Trade mark tussle over Standard Group ‘Eve Sisters’ name

The January issue of The Nairobi Law Monthly reports “Standard wins ‘sisters’ name row” which pertains to the recent ‘trade mark infringement dispute’ filed by Creative Force Events MD Ann Njeri Mungai Kihiu against The Standard Group Ltd and Associate Editor, Ms. Njoki Karuoya.

The background to this trade mark dispute is simply boils down to a bitter falling out between the two former business associates (Kihiu and Karuoya) which has now translated into both parties trading accusations of “stealing a concept”.

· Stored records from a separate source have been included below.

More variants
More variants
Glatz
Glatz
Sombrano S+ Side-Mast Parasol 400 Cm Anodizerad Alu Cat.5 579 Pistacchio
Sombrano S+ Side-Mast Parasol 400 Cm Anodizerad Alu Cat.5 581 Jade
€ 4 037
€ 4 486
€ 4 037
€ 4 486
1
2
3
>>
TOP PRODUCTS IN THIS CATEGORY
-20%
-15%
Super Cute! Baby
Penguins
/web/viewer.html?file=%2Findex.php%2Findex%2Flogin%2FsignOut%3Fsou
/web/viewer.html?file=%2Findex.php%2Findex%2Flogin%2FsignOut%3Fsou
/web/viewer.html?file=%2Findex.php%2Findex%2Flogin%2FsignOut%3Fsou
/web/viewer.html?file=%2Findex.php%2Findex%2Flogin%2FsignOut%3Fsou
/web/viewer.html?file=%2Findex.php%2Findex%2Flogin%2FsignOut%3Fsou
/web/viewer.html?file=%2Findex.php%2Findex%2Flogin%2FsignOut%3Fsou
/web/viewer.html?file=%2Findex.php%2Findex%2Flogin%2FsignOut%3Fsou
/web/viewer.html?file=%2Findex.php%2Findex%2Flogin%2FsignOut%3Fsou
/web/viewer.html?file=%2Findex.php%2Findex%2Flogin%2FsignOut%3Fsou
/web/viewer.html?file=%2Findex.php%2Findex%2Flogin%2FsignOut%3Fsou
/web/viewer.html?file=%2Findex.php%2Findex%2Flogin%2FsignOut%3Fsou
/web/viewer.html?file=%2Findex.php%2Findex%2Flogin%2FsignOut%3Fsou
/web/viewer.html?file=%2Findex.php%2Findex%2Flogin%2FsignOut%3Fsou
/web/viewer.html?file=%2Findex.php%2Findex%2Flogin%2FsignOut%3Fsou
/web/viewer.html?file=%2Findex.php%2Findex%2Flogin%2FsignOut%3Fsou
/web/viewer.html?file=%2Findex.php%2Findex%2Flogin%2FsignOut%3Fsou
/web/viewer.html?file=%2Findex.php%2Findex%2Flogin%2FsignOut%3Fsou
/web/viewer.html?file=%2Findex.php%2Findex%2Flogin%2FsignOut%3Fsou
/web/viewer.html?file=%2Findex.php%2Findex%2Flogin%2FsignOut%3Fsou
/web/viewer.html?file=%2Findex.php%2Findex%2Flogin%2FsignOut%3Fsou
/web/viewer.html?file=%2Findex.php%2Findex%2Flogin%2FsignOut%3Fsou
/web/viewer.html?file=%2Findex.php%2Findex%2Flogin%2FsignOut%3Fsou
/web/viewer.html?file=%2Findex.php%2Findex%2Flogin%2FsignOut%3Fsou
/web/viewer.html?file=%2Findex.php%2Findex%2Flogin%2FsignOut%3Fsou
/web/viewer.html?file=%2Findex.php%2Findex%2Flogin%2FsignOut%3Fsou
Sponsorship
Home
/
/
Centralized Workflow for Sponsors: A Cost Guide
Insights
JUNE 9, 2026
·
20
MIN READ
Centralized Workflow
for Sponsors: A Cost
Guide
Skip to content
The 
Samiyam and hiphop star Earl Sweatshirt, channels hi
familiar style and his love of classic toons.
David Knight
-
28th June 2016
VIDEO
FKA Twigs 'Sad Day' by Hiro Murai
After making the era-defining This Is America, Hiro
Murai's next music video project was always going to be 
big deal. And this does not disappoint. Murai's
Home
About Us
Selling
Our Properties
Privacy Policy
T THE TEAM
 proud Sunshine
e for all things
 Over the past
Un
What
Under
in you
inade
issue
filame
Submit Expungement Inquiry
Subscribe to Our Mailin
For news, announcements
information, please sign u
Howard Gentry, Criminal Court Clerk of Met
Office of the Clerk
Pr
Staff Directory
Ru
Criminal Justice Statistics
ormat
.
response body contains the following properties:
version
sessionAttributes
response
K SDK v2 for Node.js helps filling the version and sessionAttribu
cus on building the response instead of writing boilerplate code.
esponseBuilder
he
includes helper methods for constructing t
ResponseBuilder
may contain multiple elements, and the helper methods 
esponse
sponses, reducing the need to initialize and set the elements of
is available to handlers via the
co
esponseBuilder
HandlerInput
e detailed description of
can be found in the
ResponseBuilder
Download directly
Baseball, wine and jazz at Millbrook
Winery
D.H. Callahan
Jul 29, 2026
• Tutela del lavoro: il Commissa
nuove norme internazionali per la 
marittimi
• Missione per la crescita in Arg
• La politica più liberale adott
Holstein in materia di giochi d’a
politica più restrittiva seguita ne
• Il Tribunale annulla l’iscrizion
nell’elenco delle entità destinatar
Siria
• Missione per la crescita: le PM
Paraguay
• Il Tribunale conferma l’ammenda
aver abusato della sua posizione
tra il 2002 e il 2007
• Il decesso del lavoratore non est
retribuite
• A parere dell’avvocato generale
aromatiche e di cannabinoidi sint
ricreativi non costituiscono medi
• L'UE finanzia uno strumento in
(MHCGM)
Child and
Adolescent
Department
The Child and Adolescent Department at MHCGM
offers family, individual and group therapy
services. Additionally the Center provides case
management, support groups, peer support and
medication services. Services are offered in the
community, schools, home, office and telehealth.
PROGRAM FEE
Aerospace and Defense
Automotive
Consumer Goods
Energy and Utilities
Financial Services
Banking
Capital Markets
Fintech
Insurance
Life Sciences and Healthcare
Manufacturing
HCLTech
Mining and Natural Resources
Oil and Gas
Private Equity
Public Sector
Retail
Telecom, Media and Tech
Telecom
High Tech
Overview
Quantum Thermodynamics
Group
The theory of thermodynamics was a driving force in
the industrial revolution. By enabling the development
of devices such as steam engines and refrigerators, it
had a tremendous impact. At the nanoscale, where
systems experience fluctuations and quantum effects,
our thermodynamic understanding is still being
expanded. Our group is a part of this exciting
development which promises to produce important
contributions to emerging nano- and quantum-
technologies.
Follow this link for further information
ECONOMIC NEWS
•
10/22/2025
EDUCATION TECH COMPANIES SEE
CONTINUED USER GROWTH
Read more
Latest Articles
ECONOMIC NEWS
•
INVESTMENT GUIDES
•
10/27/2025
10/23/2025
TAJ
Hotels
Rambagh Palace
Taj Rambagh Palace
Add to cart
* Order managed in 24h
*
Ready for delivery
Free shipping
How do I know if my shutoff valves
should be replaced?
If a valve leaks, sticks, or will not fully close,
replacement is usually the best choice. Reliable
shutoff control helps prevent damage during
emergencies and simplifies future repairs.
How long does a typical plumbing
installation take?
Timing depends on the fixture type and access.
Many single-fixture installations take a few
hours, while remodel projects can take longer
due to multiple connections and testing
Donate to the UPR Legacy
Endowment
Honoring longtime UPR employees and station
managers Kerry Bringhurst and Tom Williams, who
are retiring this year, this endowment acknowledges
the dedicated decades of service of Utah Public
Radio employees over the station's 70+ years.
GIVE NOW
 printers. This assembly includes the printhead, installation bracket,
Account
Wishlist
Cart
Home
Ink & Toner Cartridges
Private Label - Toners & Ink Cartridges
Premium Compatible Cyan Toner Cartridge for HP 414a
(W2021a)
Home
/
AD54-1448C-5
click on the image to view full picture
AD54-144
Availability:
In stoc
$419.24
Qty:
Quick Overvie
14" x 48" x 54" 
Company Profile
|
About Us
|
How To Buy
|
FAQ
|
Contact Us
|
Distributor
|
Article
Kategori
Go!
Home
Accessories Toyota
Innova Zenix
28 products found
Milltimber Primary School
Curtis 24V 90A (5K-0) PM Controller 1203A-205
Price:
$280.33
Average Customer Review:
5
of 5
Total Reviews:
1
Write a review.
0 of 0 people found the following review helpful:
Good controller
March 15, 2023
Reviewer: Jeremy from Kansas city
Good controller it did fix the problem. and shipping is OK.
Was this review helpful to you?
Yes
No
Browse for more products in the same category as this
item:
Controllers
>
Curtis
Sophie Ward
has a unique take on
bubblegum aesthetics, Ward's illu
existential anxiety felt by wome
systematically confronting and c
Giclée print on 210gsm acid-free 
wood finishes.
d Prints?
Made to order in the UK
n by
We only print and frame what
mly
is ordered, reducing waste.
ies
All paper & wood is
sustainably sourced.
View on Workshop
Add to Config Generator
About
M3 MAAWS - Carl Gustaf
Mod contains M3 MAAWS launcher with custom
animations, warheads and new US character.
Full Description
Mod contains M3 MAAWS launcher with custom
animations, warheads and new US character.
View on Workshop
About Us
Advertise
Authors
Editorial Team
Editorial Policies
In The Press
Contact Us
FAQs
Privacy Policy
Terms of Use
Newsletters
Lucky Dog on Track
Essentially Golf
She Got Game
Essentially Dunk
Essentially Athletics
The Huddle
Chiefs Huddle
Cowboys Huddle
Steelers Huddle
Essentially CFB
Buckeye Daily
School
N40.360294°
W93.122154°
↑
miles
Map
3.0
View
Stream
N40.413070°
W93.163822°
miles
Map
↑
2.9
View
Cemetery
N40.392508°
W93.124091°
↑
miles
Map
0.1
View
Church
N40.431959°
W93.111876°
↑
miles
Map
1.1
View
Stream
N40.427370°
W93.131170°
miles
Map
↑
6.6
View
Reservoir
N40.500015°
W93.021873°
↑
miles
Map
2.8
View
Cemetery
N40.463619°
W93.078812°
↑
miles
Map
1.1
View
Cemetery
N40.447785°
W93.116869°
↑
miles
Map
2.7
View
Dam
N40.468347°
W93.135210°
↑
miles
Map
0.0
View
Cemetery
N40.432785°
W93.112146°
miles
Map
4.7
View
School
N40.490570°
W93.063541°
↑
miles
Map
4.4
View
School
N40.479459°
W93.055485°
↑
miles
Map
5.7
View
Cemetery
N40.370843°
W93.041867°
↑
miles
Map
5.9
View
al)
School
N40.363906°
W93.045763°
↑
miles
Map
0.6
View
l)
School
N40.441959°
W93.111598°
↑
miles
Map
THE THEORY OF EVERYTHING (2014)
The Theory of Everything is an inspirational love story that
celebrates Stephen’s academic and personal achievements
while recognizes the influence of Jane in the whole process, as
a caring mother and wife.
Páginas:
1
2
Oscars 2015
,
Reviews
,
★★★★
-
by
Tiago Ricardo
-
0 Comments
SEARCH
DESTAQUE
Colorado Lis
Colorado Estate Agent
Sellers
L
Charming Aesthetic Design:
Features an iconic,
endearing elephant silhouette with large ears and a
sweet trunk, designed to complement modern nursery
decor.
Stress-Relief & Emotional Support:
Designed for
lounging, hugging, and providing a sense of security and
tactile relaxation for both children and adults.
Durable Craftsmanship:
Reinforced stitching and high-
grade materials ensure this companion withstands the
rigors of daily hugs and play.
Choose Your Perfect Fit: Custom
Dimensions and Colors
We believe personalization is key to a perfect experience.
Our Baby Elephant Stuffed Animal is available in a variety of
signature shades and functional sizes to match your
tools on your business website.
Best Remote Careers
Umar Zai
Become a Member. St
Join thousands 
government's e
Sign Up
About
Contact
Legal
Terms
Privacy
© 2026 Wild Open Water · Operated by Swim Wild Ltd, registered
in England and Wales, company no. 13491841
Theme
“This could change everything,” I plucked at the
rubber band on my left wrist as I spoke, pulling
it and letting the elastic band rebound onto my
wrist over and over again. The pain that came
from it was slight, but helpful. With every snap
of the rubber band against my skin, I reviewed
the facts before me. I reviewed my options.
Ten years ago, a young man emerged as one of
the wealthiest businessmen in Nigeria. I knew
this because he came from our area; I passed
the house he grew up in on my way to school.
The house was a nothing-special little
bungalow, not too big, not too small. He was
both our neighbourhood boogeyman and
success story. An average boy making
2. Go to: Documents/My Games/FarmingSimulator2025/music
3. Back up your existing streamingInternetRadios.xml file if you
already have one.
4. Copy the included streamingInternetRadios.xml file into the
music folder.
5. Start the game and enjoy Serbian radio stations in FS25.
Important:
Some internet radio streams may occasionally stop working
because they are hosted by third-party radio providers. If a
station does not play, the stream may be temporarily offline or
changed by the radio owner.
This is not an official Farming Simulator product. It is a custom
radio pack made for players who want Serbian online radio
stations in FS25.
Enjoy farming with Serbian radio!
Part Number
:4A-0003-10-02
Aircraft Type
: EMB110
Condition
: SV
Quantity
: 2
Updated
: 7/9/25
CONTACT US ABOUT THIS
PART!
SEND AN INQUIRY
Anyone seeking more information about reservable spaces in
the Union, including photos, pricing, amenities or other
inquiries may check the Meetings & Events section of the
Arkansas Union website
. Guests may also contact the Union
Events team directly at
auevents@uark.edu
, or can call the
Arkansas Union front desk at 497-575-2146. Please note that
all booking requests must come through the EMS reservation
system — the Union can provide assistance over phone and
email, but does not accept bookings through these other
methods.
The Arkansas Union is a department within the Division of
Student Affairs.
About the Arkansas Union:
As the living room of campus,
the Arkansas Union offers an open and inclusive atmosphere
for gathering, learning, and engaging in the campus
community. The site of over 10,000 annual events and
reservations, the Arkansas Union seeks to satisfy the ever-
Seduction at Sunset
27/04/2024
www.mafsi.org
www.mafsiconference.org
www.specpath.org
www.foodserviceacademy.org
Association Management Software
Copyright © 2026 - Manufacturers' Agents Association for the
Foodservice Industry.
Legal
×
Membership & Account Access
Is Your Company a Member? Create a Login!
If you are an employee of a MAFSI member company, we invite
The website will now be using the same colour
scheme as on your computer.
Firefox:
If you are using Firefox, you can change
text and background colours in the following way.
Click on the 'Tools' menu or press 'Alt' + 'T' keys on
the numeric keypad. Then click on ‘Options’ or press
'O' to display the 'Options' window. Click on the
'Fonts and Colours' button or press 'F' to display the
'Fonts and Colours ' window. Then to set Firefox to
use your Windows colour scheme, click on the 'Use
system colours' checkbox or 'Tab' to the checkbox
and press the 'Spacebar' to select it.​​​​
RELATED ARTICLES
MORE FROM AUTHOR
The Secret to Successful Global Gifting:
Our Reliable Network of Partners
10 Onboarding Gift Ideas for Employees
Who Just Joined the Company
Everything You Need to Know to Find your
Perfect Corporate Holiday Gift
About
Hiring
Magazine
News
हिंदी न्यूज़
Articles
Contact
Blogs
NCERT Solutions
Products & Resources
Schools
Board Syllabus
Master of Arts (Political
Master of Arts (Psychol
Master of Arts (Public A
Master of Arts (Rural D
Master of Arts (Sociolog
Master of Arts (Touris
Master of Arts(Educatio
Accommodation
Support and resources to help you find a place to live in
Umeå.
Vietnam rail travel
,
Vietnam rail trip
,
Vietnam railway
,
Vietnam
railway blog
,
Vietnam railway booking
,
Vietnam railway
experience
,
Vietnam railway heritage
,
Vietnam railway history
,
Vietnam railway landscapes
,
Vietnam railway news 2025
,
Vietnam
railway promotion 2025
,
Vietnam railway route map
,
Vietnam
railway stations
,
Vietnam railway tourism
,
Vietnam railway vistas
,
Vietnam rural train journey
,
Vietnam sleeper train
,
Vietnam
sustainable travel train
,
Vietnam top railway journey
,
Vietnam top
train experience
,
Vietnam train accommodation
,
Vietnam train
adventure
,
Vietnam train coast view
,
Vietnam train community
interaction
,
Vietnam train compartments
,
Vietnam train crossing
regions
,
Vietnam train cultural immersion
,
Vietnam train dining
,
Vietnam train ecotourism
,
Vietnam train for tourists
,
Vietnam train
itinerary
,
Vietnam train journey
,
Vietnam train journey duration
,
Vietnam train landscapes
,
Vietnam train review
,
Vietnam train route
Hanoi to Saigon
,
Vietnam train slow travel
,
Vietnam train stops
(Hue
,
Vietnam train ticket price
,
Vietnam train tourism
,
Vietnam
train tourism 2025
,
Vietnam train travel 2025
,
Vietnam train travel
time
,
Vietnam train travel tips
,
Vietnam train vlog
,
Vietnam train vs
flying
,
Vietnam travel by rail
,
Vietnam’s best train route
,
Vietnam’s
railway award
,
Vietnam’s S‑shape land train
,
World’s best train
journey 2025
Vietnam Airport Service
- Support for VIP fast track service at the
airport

According to the Law Monthly, Ms Kihiu has moved to court accusing Ms Karuoya and the Standard Group of infringing on her trademark by the name “Sista 2 Sista”. She alleged that Ms Karuoya has initiated a similar programme known as “Eve Sisters” using the same concept and clientele. In the programme, women gather to share personal experiences, training and so forth, what Kihiu terms an ‘experiential’ programme. Kihiu alleged that that she was aggrieved by Karuoya’s introduction of a similar product under the name “Eve Sister” which she claimed misrepresented the public by way of a similar concept.

Kihiu further claims that Karuoya was using the database of her contacts to publicise the event and “fradulently misleading her” that the even was for the “Sista 2 Sista” programme. Kihiu pleaded for orders to restrain the Standard Group from using the name saying that she was bound to suffer loss of reputation, sales and goodwill and other irrepable damage through the confusion generated by SG.

In response, Karuoya argued that the trademark Kihiu claimed to own had not been registered and what was before the court was a mentorship programme. She added that her former business partner had not tabled evidence to prove loss of money or that the whole concept was a collaborative effort between them.

Justice Kimondo ruled that Kihiu’s argument could not meeet the threshold for the grant of intelocutory stay against the media group. The judge noted that the Kihui should have called at least a member of the public to demonstrate that there was a confusion between the two products. The judge said he did not find sufficient evidence of the monies used by Kihiu on the trade name. In addition Kimondo added:

“I would venture to also add that on the face of it, the names ‘Sista 2 Sista’ and ‘Eve Sisters’, and even get-up, seem to be quite different from a visual and phonetic basis.”

Kimondo therefore ruled that Kihui had failed to prove loss of goodwill or deception to prove her case and dismissed the dispute in favour of the SG on grounds that the applicant had not established a prima facie case.

IPKenya plans to get the ruling some time this week in order to provide a more comprehensive analysis of Justice Kimondo’s ruling.